→ WHAT YOU HAVE TO DO:
Pull out every line below that holds the word "Polícia".

→ AVAILABLE DATA:
--- START ---
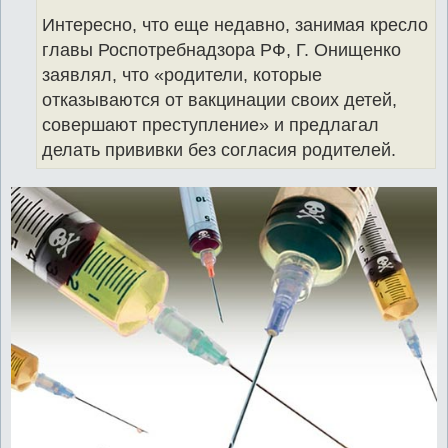
Интересно, что еще недавно, занимая кресло
главы Роспотребнадзора РФ, Г. Онищенко
заявлял, что «родители, которые
отказываются от вакцинации своих детей,
совершают преступление» и предлагал
делать прививки без согласия родителей.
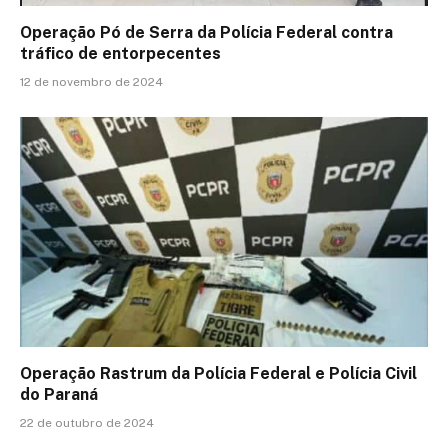
Operação Pó de Serra da Polícia Federal contra
tráfico de entorpecentes
12 de novembro de 2024
Operação Rastrum da Polícia Federal e Polícia Civil
do Paraná
22 de outubro de 2024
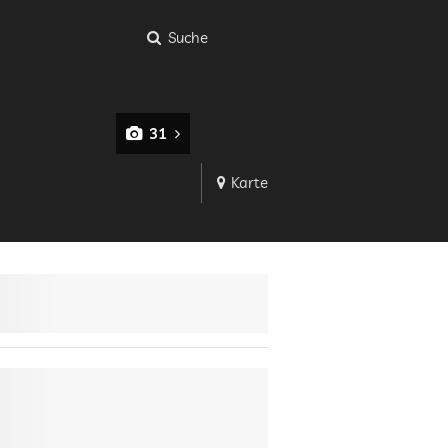
Suche
31
Karte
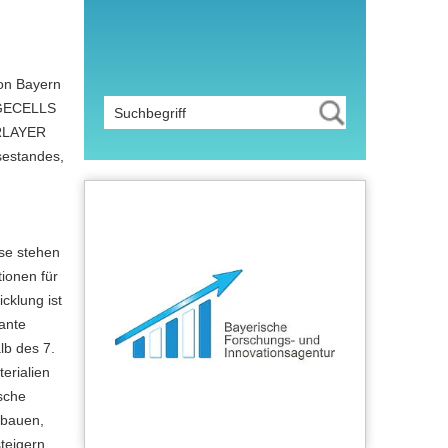
on Bayern
ARGECELLS
ORLAYER
sestandes,
sse stehen
ionen für
cklung ist
sante
lb des 7.
erialien
ische
bbauen,
teigern.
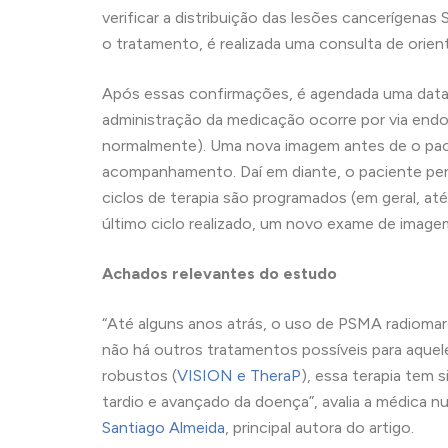
verificar a distribuição das lesões cancerígenas 
o tratamento, é realizada uma consulta de orient
Após essas confirmações, é agendada uma data p
administração da medicação ocorre por via end
normalmente). Uma nova imagem antes de o pacien
acompanhamento. Daí em diante, o paciente 
ciclos de terapia são programados (em geral, at
último ciclo realizado, um novo exame de imagem
Achados relevantes do estudo
“Até alguns anos atrás, o uso de PSMA radiomar
não há outros tratamentos possíveis para aquel
robustos (
VISION e TheraP
), essa terapia tem
tardio e avançado da doença”, avalia a médica 
Santiago Almeida
, principal autora do artigo.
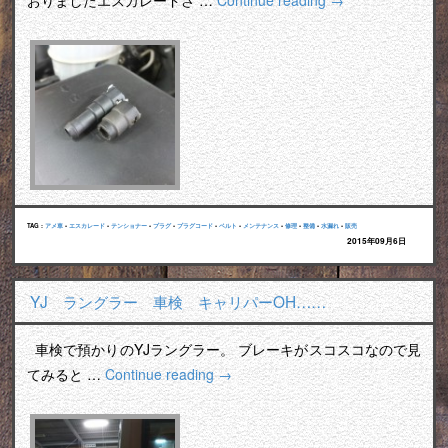
おりましたエスカレードさ …
Continue reading
→
TAG :
アメ車
•
エスカレード
•
テンショナー
•
プラグ
•
プラグコード
•
ベルト
•
メンテナンス
•
修理
•
整備
•
水漏れ
•
販売
2015年09月6日
YJ ラングラー 車検 キャリパーOH……
車検で預かりのYJラングラー。 ブレーキがスコスコなので見
てみると …
Continue reading
→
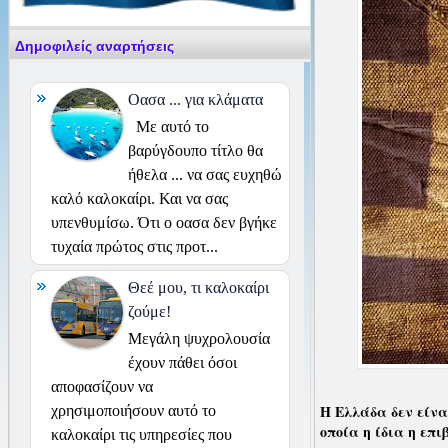
Δημοφιλείς αναρτήσεις
Οασα ... για κλάματα
Με αυτό το
βαρύγδουπο τίτλο θα
ήθελα ... να σας ευχηθώ
καλό καλοκαίρι. Και να σας
υπενθυμίσω. Ότι ο οασα δεν βγήκε
τυχαία πρώτος στις προτ...
Θεέ μου, τι καλοκαίρι
ζούμε!
Μεγάλη ψυχρολουσία
έχουν πάθει όσοι
αποφασίζουν να
Η Ελλάδα δεν είνα
χρησιμοποιήσουν αυτό το
οποία η ίδια η επ
καλοκαίρι τις υπηρεσίες που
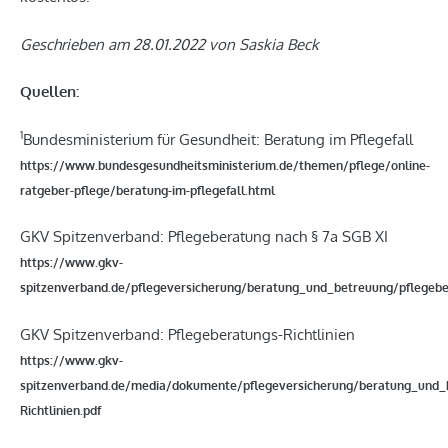
Geschrieben am 28.01.2022 von Saskia Beck
Quellen:
1
Bundesministerium für Gesundheit: Beratung im Pflegefall
https://www.bundesgesundheitsministerium.de/themen/pflege/online-
ratgeber-pflege/beratung-im-pflegefall.html
GKV Spitzenverband: Pflegeberatung nach § 7a SGB XI
https://www.gkv-
spitzenverband.de/pflegeversicherung/beratung_und_betreuung/pflegebe
GKV Spitzenverband: Pflegeberatungs-Richtlinien
https://www.gkv-
spitzenverband.de/media/dokumente/pflegeversicherung/beratung_und_b
Richtlinien.pdf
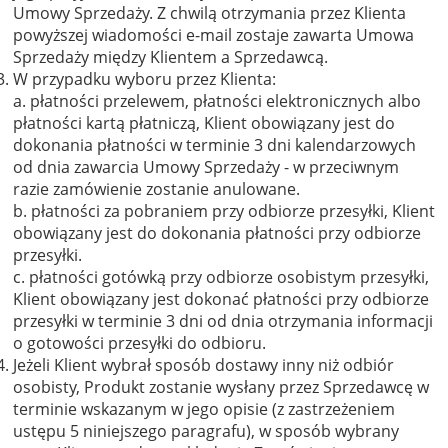
Umowy Sprzedaży. Z chwilą otrzymania przez Klienta
powyższej wiadomości e-mail zostaje zawarta Umowa
Sprzedaży między Klientem a Sprzedawcą.
W przypadku wyboru przez Klienta:
a. płatności przelewem, płatności elektronicznych albo
płatności kartą płatniczą, Klient obowiązany jest do
dokonania płatności w terminie 3 dni kalendarzowych
od dnia zawarcia Umowy Sprzedaży - w przeciwnym
razie zamówienie zostanie anulowane.
b. płatności za pobraniem przy odbiorze przesyłki, Klient
obowiązany jest do dokonania płatności przy odbiorze
przesyłki.
c. płatności gotówką przy odbiorze osobistym przesyłki,
Klient obowiązany jest dokonać płatności przy odbiorze
przesyłki w terminie 3 dni od dnia otrzymania informacji
o gotowości przesyłki do odbioru.
Jeżeli Klient wybrał sposób dostawy inny niż odbiór
osobisty, Produkt zostanie wysłany przez Sprzedawcę w
terminie wskazanym w jego opisie (z zastrzeżeniem
ustępu 5 niniejszego paragrafu), w sposób wybrany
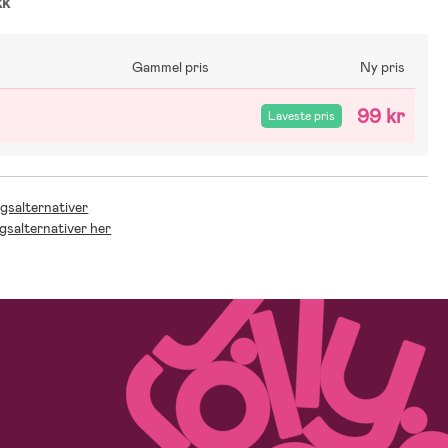
kk
Gammel pris
Ny pris
99 kr
Laveste pris
ngsalternativer
ngsalternativer her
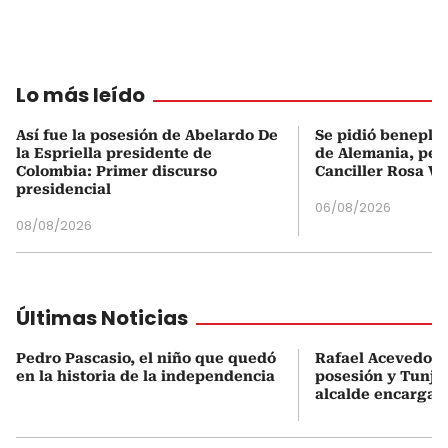
Lo más leído
Así fue la posesión de Abelardo De
Se pidió beneplá
la Espriella presidente de
de Alemania, pero
Colombia: Primer discurso
Canciller Rosa Vi
presidencial
06/08/2026
08/08/2026
Últimas Noticias
Pedro Pascasio, el niño que quedó
Rafael Acevedo vi
en la historia de la independencia
posesión y Tunja
alcalde encargad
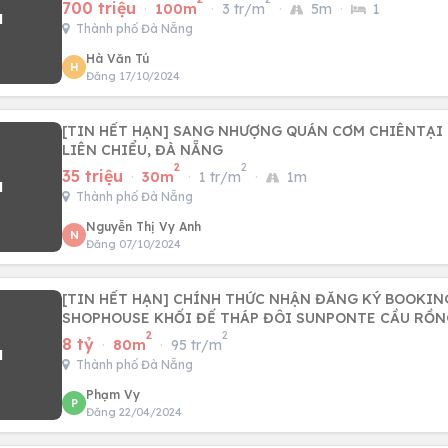
700 triệu
·
100m
·
3 tr/m
·
5m
·
1
Thành phố Đà Nẵng
Hà Văn Tú
H
Đăng 17/10/2024
[TIN HẾT HẠN] SANG NHƯỢNG QUÁN CƠM CHIÊNTẠI
LIÊN CHIỂU, ĐÀ NẴNG
2
2
35 triệu
·
30m
·
1 tr/m
·
1m
Thành phố Đà Nẵng
Nguyễn Thị Vy Anh
N
Đăng 07/10/2024
[TIN HẾT HẠN] CHÍNH THỨC NHẬN ĐĂNG KÝ BOOKIN
SHOPHOUSE KHỐI ĐẾ THÁP ĐÔI SUNPONTE CẦU RỒ
2
2
8 tỷ
·
80m
·
95 tr/m
Thành phố Đà Nẵng
Phạm Vy
P
Đăng 22/04/2024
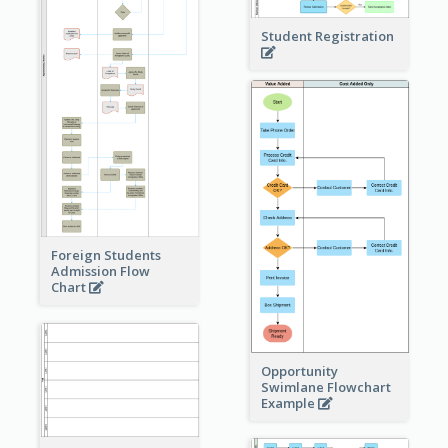
Student Registration
Foreign Students
Admission Flow
Chart
Opportunity
Swimlane Flowchart
Example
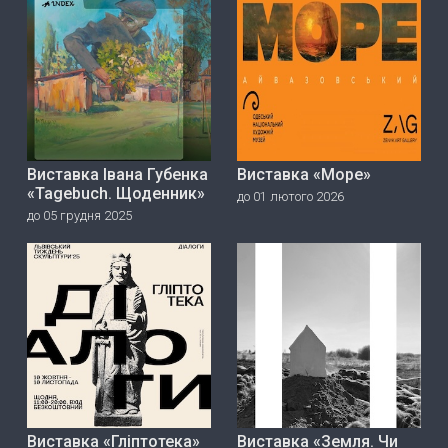
Виставка Івана Губенка
Виставка «Море»
«Tagebuch. Щоденник»
до 01 лютого 2026
до 05 грудня 2025
Виставка «Гліптотека»
Виставка «Земля. Чи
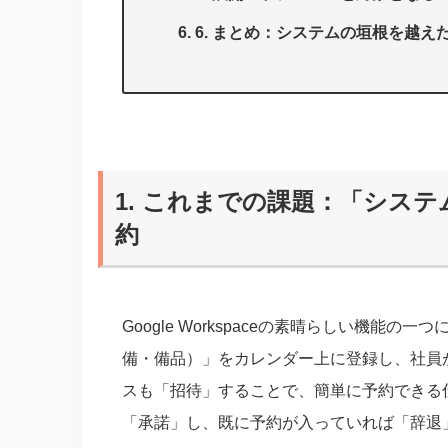
6. まとめ：システムの垣根を越
1. これまでの課題：「シス
約
Google Workspaceの素晴らしい機
備・備品）」をカレンダー上に登録し、社員
スも「招待」することで、簡単に予約できる
「承諾」し、既に予約が入っていれば「辞退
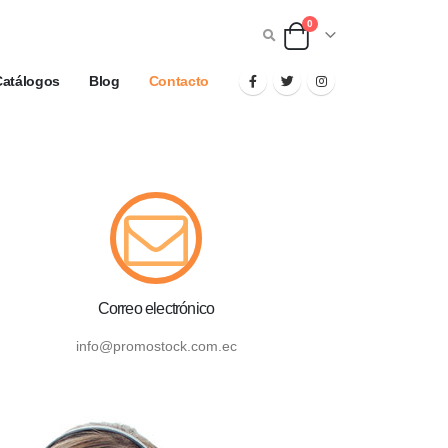
0
Catálogos
Blog
Contacto
Correo electrónico
info@promostock.com.ec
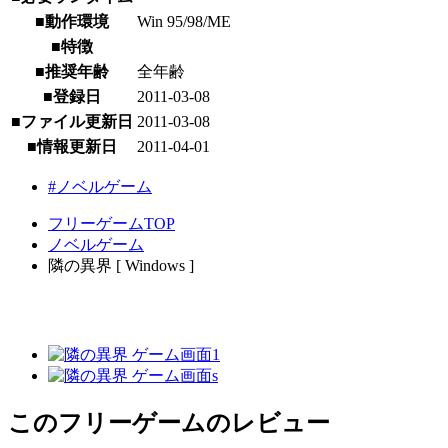
■動作環境
Win 95/98/ME
■特徴
■推奨年齢
全年齢
■登録日
2011-03-08
■ファイル更新日
2011-03-08
■情報更新日
2011-04-01
#ノベルゲーム
フリーゲームTOP
ノベルゲーム
隣の異界 [ Windows ]
このフリーゲームのレビュー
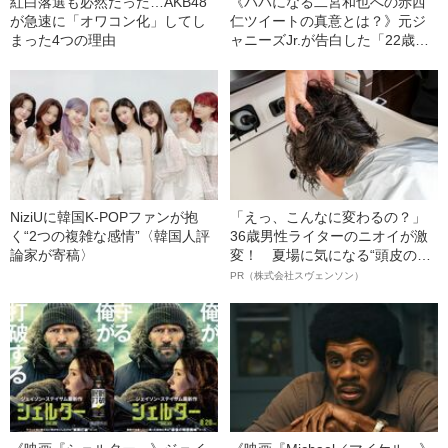
紅白落選も必然だった…AKB48
《パパになる二宮和也への赤西
が急速に「オワコン化」してし
仁ツイートの真意とは？》元ジ
まった4つの理由
ャニーズJr.が告白した「22歳定
年制と僕たちの人生設計」
NiziUに韓国K-POPファンが抱
「えっ、こんなに変わるの？」
く“2つの複雑な感情”〈韓国人評
36歳男性ライターのニオイが激
論家が寄稿〉
変！ 夏場に気になる“頭皮のニ
オイ”や“ベタつき”を解消す
PR（株式会社スヴェンソン）
る、“ウィッグのスペシャリス
ト”が生み出した徹底ケアとは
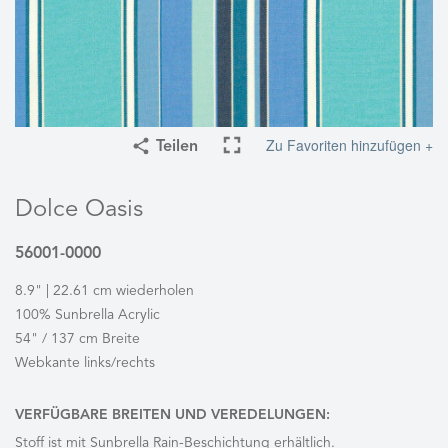
Zu Favoriten hinzufügen +
Teilen
Dolce Oasis
56001-0000
8.9" | 22.61 cm wiederholen
100% Sunbrella Acrylic
54" / 137 cm Breite
Webkante links/rechts
VERFÜGBARE BREITEN UND VEREDELUNGEN:
Stoff ist mit Sunbrella Rain-Beschichtung erhältlich.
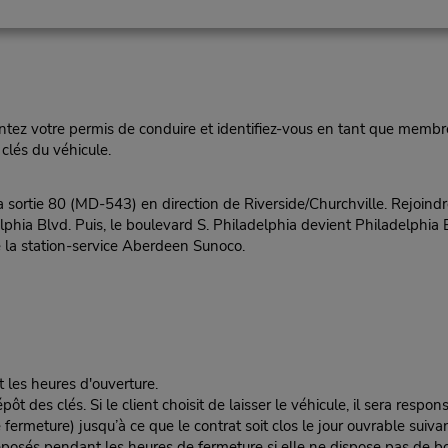
ez votre permis de conduire et identifiez-vous en tant que membre
clés du véhicule.
rtie 80 (MD-543) en direction de Riverside/Churchville. Rejoind
phia Blvd. Puis, le boulevard S. Philadelphia devient Philadelphia B
 la station-service Aberdeen Sunoco.
t les heures d'ouverture.
es clés. Si le client choisit de laisser le véhicule, il sera responsa
rmeture) jusqu’à ce que le contrat soit clos le jour ouvrable suivan
éposés pendant les heures de fermeture si elle ne dispose pas de boî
--- END ---
→ EXERCISE SOLUTION:
Operação Pó de Serra da Polícia Federal contra
Operação Rastrum da Polícia Federal e Polícia Civil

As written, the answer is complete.